If a line in the data below contains the word "Torbalı", copy it out.

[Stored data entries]
----------
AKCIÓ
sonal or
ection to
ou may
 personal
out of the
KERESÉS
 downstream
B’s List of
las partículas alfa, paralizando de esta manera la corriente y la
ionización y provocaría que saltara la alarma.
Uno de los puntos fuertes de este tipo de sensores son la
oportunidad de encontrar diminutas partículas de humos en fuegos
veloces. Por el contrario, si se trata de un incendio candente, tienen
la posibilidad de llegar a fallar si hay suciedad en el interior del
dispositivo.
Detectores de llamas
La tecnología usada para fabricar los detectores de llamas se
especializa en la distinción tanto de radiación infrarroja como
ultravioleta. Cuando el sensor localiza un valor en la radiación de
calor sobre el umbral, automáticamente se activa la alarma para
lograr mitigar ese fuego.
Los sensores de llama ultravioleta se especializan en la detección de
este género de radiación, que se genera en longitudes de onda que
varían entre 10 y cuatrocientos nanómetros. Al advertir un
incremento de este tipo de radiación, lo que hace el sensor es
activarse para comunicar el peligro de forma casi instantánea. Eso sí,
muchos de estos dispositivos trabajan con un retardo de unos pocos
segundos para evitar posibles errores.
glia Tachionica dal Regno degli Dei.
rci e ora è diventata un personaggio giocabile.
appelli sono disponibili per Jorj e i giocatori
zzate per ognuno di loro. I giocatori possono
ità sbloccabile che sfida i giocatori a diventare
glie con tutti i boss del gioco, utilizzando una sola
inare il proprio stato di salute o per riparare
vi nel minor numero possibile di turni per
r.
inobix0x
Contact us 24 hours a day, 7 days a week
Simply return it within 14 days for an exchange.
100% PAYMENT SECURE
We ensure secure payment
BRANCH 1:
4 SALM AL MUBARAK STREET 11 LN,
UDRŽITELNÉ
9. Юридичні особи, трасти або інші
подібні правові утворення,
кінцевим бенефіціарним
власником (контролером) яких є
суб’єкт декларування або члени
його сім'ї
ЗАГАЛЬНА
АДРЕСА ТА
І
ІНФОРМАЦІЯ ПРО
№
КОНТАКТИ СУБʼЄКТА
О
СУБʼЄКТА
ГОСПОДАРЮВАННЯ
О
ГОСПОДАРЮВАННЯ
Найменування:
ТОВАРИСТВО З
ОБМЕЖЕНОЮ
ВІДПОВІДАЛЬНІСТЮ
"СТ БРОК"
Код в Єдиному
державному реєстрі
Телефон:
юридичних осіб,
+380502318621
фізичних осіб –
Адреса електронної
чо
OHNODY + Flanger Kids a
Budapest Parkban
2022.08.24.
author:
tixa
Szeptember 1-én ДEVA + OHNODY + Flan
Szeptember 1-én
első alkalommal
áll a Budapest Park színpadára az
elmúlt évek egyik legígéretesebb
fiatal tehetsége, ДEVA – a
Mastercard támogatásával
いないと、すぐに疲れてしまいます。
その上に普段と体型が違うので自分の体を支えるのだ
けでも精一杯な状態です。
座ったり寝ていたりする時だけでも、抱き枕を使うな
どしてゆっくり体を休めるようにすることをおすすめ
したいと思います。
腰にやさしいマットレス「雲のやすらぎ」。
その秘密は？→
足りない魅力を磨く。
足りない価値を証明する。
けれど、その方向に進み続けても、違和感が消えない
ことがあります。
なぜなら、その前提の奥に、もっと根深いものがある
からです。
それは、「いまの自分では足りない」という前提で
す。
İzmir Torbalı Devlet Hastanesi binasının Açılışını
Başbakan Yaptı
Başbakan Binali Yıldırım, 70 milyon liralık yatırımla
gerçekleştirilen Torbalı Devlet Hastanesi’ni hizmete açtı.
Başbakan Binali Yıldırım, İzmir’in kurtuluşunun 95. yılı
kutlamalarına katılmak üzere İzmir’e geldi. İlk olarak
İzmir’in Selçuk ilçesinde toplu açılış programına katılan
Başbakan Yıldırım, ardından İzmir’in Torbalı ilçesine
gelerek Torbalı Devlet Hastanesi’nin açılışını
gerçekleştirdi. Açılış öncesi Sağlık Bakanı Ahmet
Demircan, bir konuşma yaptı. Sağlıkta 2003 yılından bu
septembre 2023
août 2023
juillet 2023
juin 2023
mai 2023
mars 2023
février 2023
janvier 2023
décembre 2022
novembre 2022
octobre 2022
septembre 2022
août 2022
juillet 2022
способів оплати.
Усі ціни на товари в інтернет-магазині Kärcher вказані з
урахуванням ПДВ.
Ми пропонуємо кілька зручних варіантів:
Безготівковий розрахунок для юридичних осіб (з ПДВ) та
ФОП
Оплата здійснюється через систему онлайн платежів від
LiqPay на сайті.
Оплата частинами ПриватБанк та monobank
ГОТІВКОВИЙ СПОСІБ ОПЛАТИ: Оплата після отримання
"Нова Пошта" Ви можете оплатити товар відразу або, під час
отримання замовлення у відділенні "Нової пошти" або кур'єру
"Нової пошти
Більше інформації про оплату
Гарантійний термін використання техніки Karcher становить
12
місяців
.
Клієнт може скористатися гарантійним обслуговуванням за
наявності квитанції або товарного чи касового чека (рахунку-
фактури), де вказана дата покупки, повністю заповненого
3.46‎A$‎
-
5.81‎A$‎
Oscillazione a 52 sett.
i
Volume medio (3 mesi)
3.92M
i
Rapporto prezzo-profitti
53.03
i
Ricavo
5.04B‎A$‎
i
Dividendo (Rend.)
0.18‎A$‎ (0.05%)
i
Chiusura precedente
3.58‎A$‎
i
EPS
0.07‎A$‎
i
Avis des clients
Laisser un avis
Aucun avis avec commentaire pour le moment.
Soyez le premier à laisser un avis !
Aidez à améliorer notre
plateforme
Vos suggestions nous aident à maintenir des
----------
Solution for this problem.
İzmir Torbalı Devlet Hastanesi binasının Açılışını
gerçekleştirilen Torbalı Devlet Hastanesi’ni hizmete açtı.
Başbakan Yıldırım, ardından İzmir’in Torbalı ilçesine
gelerek Torbalı Devlet Hastanesi’nin açılışını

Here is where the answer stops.